■ INSTRUCTIONS TO FOLLOW:
Please repeat the lines below, exactly and only, from the one that holds "أكد رئيس الجمهورية" through the one that holds "أعمال مؤتمر قمة".

== RECORDS PROVIDED

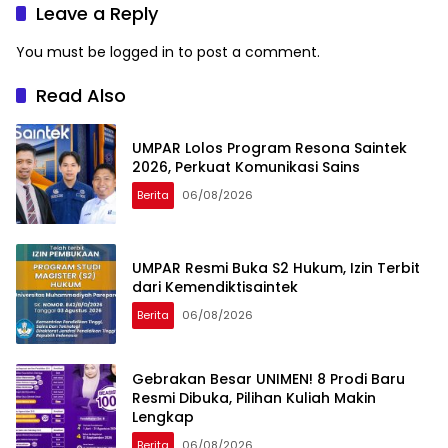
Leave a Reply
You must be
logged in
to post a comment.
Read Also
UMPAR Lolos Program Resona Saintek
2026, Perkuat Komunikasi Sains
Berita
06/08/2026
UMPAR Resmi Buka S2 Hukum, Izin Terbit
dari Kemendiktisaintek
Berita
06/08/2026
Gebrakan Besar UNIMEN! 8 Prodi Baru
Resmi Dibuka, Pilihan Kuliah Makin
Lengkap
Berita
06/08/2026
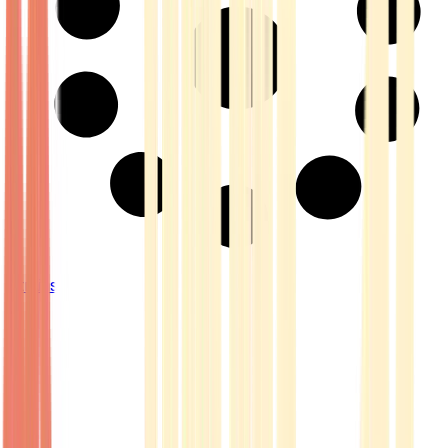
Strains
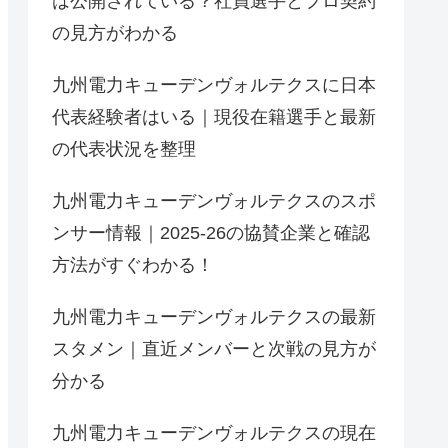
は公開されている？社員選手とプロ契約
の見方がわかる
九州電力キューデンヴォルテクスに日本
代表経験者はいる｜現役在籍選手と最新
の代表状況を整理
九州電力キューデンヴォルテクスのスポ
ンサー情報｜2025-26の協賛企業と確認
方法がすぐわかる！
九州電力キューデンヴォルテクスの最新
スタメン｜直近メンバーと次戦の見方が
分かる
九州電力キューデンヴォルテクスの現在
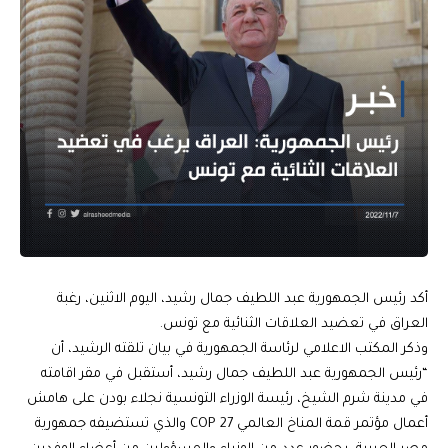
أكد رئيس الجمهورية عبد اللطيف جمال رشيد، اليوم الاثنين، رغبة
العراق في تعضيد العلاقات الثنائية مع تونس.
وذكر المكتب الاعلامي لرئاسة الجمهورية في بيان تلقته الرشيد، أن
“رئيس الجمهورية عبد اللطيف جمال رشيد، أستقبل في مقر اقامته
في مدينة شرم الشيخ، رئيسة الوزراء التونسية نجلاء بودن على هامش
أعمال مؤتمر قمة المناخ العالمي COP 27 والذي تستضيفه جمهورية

====
== RECORDS PROVIDED

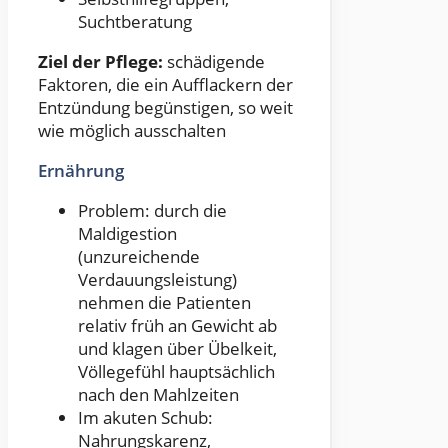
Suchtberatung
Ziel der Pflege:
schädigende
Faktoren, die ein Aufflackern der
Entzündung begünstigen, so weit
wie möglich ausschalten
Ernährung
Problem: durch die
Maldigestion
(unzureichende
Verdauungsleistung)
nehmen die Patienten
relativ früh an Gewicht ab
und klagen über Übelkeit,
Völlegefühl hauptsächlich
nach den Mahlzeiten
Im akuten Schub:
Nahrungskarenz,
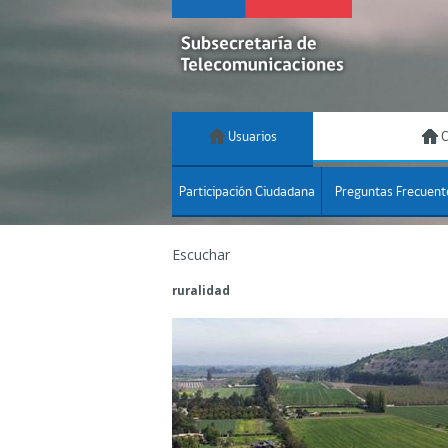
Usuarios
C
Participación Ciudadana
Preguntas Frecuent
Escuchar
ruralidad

====
== RECORDS PROVIDED

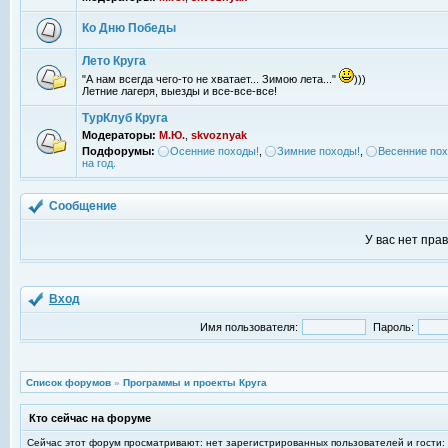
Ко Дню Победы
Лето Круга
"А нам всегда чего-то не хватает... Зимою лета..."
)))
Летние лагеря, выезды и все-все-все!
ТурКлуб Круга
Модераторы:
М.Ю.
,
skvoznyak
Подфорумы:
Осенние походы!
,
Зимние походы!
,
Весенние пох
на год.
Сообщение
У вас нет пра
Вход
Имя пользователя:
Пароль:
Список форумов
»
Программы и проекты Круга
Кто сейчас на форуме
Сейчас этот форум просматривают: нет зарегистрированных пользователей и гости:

====

■ FINISHED TASK:
أكد رئيس الجمهورية عبد اللطيف جمال رشيد، اليوم الاثنين، رغبة
العراق في تعضيد العلاقات الثنائية مع تونس.
وذكر المكتب الاعلامي لرئاسة الجمهورية في بيان تلقته الرشيد، أن
“رئيس الجمهورية عبد اللطيف جمال رشيد، أستقبل في مقر اقامته
في مدينة شرم الشيخ، رئيسة الوزراء التونسية نجلاء بودن على هامش
أعمال مؤتمر قمة المناخ العالمي COP 27 والذي تستضيفه جمهورية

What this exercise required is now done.